**Exercise**
Filter this listing down to the lines that contain the word "Arvanitidis", and copy them.

**Source data**
◆ ◆ ◆ ◆ ◆ ◆ ◆
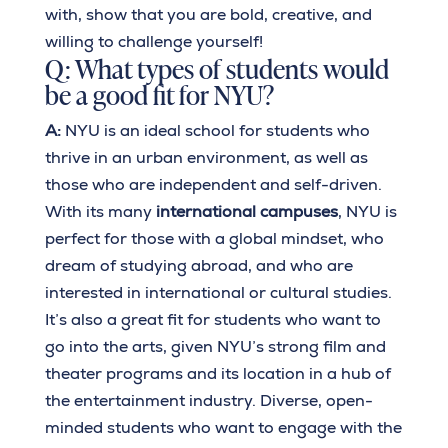
with, show that you are bold, creative, and
willing to challenge yourself!
Q: What types of students would
be a good fit for NYU?
A:
NYU is an ideal school for students who
thrive in an urban environment, as well as
those who are independent and self-driven.
With its many
international campuses
, NYU is
perfect for those with a global mindset, who
dream of studying abroad, and who are
interested in international or cultural studies.
It’s also a great fit for students who want to
go into the arts, given NYU’s strong film and
theater programs and its location in a hub of
the entertainment industry. Diverse, open-
minded students who want to engage with the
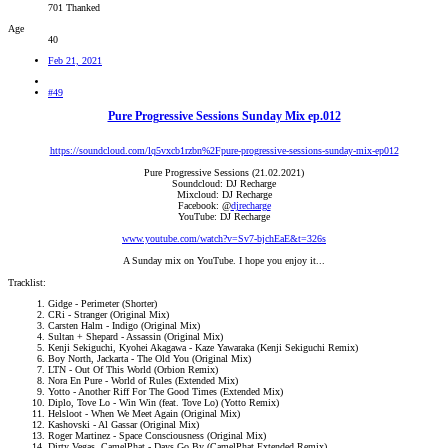
701 Thanked
Age
40
Feb 21, 2021
#49
Pure Progressive Sessions Sunday Mix ep.012
https://soundcloud.com/lq5vxcb1rzbn%2Fpure-progressive-sessions-sunday-mix-ep012
Pure Progressive Sessions (21.02.2021)
Soundcloud: DJ Recharge
Mixcloud: DJ Recharge
Facebook: @
djrecharge
YouTube: DJ Recharge
www.youtube.com/watch?v=Sv7-bjchEaE&t=326s
A Sunday mix on YouTube. I hope you enjoy it...​
Tracklist:
Gidge - Perimeter (Shorter)
CRi - Stranger (Original Mix)
Carsten Halm - Indigo (Original Mix)
Sultan + Shepard - Assassin (Original Mix)
Kenji Sekiguchi, Kyohei Akagawa - Kaze Yawaraka (Kenji Sekiguchi Remix)
Boy North, Jackarta - The Old You (Original Mix)
LTN - Out Of This World (Orbion Remix)
Nora En Pure - World of Rules (Extended Mix)
Yotto - Another Riff For The Good Times (Extended Mix)
Diplo, Tove Lo - Win Win (feat. Tove Lo) (Yotto Remix)
Helsloot - When We Meet Again (Original Mix)
Kashovski - Al Gassar (Original Mix)
Roger Martinez - Space Consciousness (Original Mix)
Dirty Vegas, CamelPhat - Days Go By (CamelPhat Extended Remix)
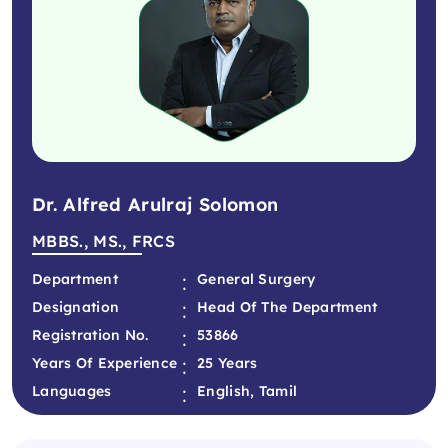
Dr. Alfred Arulraj Solomon
MBBS., MS., FRCS
:
Department
General Surgery
:
Designation
Head Of The Department
:
Registration No.
53866
:
Years Of Experience
25 Years
:
Languages
English, Tamil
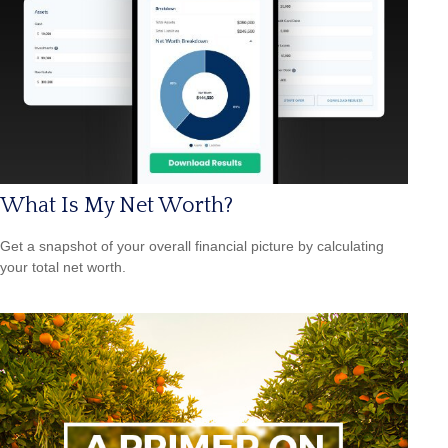
What Is My Net Worth?
Get a snapshot of your overall financial picture by calculating
your total net worth.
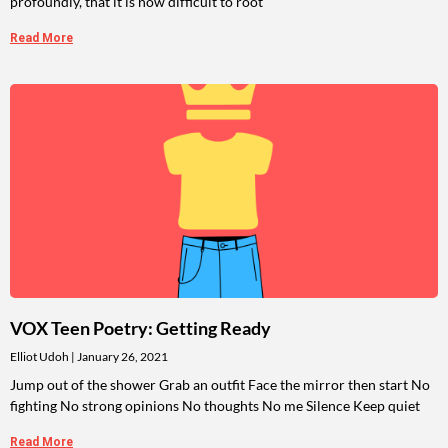
profoundly, that it is now difficult to root
Read More
VOX Teen Poetry: Getting Ready
Elliot Udoh
January 26, 2021
Jump out of the shower Grab an outfit Face the mirror then start No
fighting No strong opinions No thoughts No me Silence Keep quiet
Read More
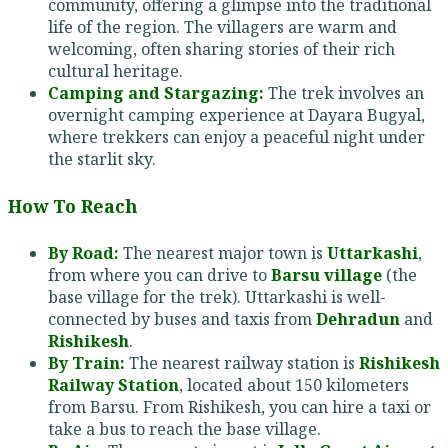
community, offering a glimpse into the traditional
life of the region. The villagers are warm and
welcoming, often sharing stories of their rich
cultural heritage.
Camping and Stargazing:
The trek involves an
overnight camping experience at Dayara Bugyal,
where trekkers can enjoy a peaceful night under
the starlit sky.
How To Reach
By Road:
The nearest major town is
Uttarkashi
,
from where you can drive to
Barsu village
(the
base village for the trek). Uttarkashi is well-
connected by buses and taxis from
Dehradun
and
Rishikesh
.
By Train:
The nearest railway station is
Rishikesh
Railway Station
, located about 150 kilometers
from Barsu. From Rishikesh, you can hire a taxi or
take a bus to reach the base village.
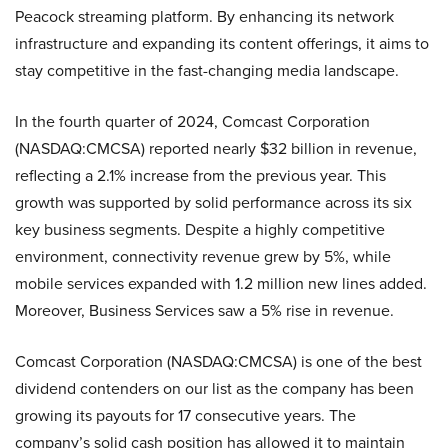
Peacock streaming platform. By enhancing its network
infrastructure and expanding its content offerings, it aims to
stay competitive in the fast-changing media landscape.
In the fourth quarter of 2024, Comcast Corporation
(NASDAQ:CMCSA) reported nearly $32 billion in revenue,
reflecting a 2.1% increase from the previous year. This
growth was supported by solid performance across its six
key business segments. Despite a highly competitive
environment, connectivity revenue grew by 5%, while
mobile services expanded with 1.2 million new lines added.
Moreover, Business Services saw a 5% rise in revenue.
Comcast Corporation (NASDAQ:CMCSA) is one of the best
dividend contenders on our list as the company has been
growing its payouts for 17 consecutive years. The
company’s solid cash position has allowed it to maintain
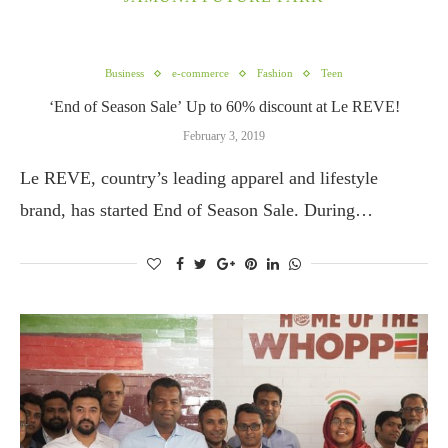
Business
e-commerce
Fashion
Teen
‘End of Season Sale’ Up to 60% discount at Le REVE!
February 3, 2019
Le REVE, country’s leading apparel and lifestyle
brand, has started End of Season Sale. During…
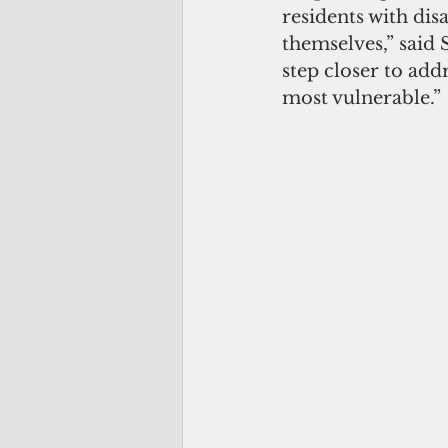
residents with dis
themselves,” said 
step closer to add
most vulnerable.”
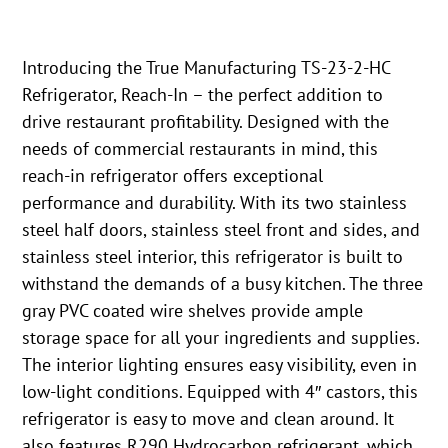
Introducing the True Manufacturing TS-23-2-HC
Refrigerator, Reach-In – the perfect addition to
drive restaurant profitability. Designed with the
needs of commercial restaurants in mind, this
reach-in refrigerator offers exceptional
performance and durability. With its two stainless
steel half doors, stainless steel front and sides, and
stainless steel interior, this refrigerator is built to
withstand the demands of a busy kitchen. The three
gray PVC coated wire shelves provide ample
storage space for all your ingredients and supplies.
The interior lighting ensures easy visibility, even in
low-light conditions. Equipped with 4″ castors, this
refrigerator is easy to move and clean around. It
also features R290 Hydrocarbon refrigerant, which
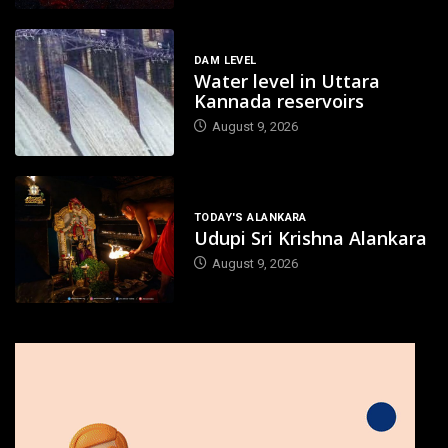
DAM LEVEL
Water level in Uttara
Kannada reservoirs
August 9, 2026
TODAY'S ALANKARA
Udupi Sri Krishna Alankara
August 9, 2026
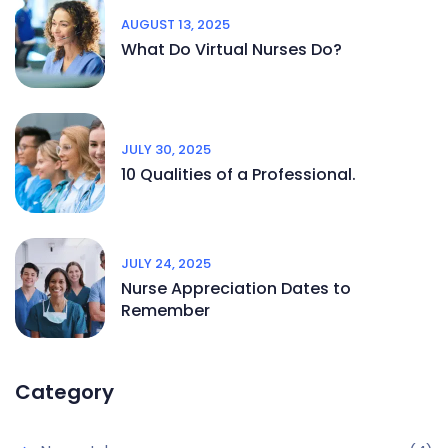
AUGUST 13, 2025
What Do Virtual Nurses Do?
JULY 30, 2025
10 Qualities of a Professional.
JULY 24, 2025
Nurse Appreciation Dates to
Remember
Category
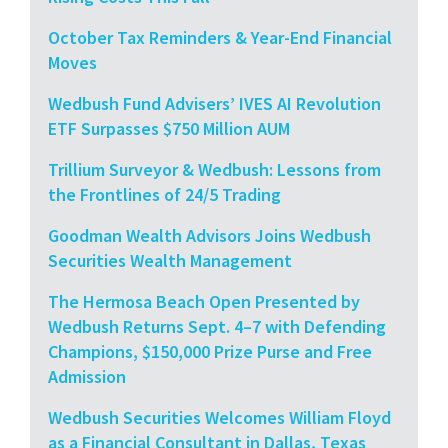
October Tax Reminders & Year-End Financial
Moves
Wedbush Fund Advisers’ IVES AI Revolution
ETF Surpasses $750 Million AUM
Trillium Surveyor & Wedbush: Lessons from
the Frontlines of 24/5 Trading
Goodman Wealth Advisors Joins Wedbush
Securities Wealth Management
The Hermosa Beach Open Presented by
Wedbush Returns Sept. 4–7 with Defending
Champions, $150,000 Prize Purse and Free
Admission
Wedbush Securities Welcomes William Floyd
as a Financial Consultant in Dallas, Texas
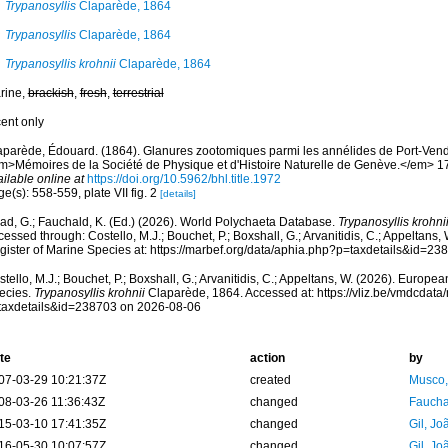
Trypanosyllis
Claparède, 1864
Trypanosyllis
Claparède, 1864
Trypanosyllis krohnii
Claparède, 1864
rine,
brackish
,
fresh
,
terrestrial
cent only
aparède, Édouard. (1864). Glanures zootomiques parmi les annélides de Port-Vend
m>Mémoires de la Société de Physique et d'Histoire Naturelle de Genève.</em> 17(2
ilable online at
https://doi.org/10.5962/bhl.title.1972
e(s): 558-559, plate VII fig. 2
[details]
ad, G.; Fauchald, K. (Ed.) (2026). World Polychaeta Database.
Trypanosyllis krohni
essed through: Costello, M.J.; Bouchet, P.; Boxshall, G.; Arvanitidis, C.; Appeltans
gister of Marine Species at: https://marbef.org/data/aphia.php?p=taxdetails&id=2
tello, M.J.; Bouchet, P.; Boxshall, G.; Arvanitidis, C.; Appeltans, W. (2026). Europe
ecies.
Trypanosyllis krohnii
Claparède, 1864. Accessed at: https://vliz.be/vmdcdat
taxdetails&id=238703 on 2026-08-06
te
action
by
07-03-29 10:21:37Z
created
Musco,
08-03-26 11:36:43Z
changed
Fauchal
15-03-10 17:41:35Z
changed
Gil, Jo
16-05-30 10:07:57Z
changed
Gil, Jo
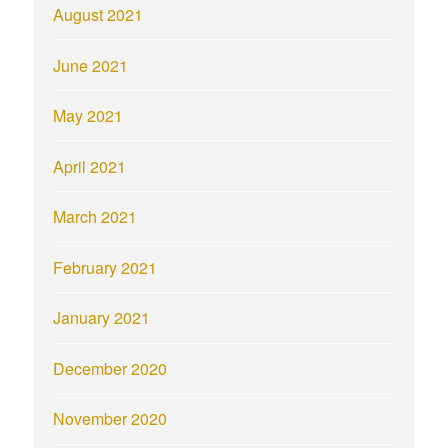
August 2021
June 2021
May 2021
April 2021
March 2021
February 2021
January 2021
December 2020
November 2020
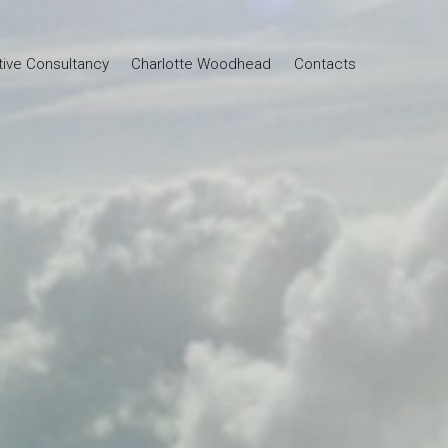
tive Consultancy
Charlotte Woodhead
Contacts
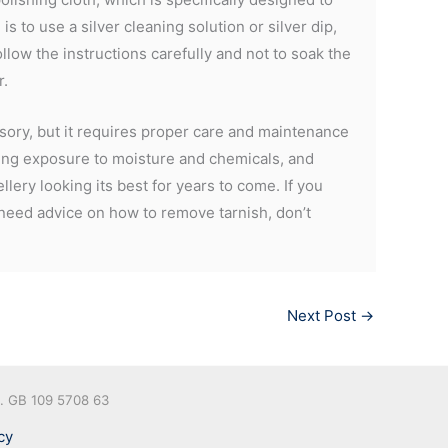
s to use a silver cleaning solution or silver dip,
ollow the instructions carefully and not to soak the
r.
essory, but it requires proper care and maintenance
iding exposure to moisture and chemicals, and
llery looking its best for years to come. If you
 need advice on how to remove tarnish, don’t
Next Post
→
o. GB 109 5708 63
cy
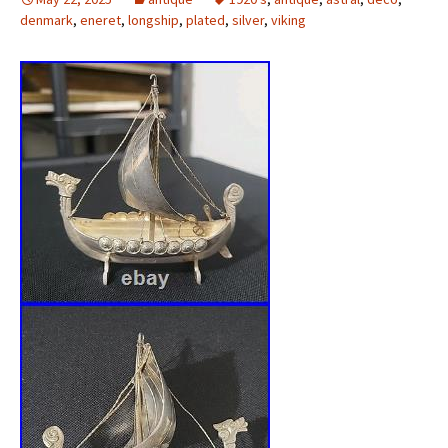
denmark
,
eneret
,
longship
,
plated
,
silver
,
viking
◆ ◆ ◆ ◆ ◆ ◆ ◆
**Solved exercise**
essed through: Costello, M.J.; Bouchet, P.; Boxshall, G.; Arvanitidis, C.; Appeltans
tello, M.J.; Bouchet, P.; Boxshall, G.; Arvanitidis, C.; Appeltans, W. (2026). Europe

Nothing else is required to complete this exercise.